__Required action__: A single number is wanted: how many lines of the data include the string "button".
——
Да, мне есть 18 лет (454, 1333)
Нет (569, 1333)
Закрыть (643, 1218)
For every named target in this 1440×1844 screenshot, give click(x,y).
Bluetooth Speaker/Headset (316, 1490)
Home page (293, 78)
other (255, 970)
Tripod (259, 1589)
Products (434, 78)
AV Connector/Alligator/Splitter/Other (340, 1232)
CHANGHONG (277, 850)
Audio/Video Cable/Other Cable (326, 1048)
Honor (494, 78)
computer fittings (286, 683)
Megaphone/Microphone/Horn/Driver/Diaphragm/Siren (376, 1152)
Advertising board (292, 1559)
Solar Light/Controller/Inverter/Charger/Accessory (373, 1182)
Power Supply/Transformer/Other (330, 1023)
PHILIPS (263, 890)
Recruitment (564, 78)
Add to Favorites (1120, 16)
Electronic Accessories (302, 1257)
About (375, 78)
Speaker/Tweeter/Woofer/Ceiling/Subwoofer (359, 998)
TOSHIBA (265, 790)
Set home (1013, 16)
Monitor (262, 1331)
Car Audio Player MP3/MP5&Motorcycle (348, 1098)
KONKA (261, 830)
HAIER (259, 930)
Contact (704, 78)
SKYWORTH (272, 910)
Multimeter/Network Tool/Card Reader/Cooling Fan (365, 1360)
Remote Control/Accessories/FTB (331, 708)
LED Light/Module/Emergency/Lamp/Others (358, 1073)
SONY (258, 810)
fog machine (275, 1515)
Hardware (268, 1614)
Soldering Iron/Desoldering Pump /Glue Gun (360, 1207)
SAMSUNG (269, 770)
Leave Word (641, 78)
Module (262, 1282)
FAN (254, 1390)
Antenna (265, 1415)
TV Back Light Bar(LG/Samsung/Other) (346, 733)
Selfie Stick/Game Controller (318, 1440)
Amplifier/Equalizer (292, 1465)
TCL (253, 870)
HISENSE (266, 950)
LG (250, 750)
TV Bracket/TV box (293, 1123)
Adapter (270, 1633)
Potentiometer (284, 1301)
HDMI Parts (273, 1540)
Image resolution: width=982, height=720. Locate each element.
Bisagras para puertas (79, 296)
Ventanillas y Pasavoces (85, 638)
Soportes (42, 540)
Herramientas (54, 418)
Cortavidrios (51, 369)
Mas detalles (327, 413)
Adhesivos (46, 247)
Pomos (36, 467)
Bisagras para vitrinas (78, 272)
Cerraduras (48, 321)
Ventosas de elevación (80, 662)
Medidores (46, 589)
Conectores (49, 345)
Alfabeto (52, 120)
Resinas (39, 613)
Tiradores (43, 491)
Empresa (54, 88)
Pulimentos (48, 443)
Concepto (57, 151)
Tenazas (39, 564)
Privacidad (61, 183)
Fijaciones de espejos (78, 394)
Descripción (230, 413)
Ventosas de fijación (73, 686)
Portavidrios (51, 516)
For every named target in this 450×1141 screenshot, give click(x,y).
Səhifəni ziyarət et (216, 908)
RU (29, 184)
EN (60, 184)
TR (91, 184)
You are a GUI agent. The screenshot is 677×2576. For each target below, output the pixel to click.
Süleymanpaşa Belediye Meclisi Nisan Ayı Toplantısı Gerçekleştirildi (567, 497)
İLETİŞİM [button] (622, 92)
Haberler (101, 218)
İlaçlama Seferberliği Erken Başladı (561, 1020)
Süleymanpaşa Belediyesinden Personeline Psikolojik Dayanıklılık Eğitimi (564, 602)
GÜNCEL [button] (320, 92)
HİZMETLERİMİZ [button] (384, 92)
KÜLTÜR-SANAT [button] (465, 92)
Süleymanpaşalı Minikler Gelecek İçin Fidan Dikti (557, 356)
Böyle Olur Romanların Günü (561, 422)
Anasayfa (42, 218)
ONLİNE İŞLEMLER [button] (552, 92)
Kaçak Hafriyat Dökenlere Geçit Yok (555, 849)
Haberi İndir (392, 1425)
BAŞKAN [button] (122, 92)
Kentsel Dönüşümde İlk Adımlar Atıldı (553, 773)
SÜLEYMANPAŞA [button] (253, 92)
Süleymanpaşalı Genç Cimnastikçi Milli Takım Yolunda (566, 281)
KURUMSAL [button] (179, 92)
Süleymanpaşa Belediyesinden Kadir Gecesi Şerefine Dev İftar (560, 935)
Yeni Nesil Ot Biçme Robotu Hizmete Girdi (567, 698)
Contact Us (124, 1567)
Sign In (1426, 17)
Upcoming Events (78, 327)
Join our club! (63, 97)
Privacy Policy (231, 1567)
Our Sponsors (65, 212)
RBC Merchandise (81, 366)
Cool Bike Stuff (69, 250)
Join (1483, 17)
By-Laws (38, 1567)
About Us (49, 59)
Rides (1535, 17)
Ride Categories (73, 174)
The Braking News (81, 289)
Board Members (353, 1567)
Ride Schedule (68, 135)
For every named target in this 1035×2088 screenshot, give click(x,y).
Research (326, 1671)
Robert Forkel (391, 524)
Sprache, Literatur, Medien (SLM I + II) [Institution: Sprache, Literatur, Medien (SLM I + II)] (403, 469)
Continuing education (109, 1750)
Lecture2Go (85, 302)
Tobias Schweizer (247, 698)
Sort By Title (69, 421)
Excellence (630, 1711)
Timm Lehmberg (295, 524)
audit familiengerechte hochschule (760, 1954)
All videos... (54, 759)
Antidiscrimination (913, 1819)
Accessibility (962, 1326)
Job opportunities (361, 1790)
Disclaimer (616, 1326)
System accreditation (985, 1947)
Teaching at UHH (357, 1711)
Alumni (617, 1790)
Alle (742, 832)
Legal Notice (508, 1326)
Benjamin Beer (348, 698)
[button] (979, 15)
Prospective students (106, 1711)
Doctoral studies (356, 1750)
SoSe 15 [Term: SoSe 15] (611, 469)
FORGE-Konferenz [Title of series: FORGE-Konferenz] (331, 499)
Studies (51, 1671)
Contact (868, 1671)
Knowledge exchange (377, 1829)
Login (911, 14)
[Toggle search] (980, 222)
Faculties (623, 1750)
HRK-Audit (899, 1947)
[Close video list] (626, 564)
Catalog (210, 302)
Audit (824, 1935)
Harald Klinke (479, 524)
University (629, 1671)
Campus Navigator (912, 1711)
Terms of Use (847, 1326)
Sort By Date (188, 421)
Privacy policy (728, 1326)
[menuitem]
——
__Your response__: 9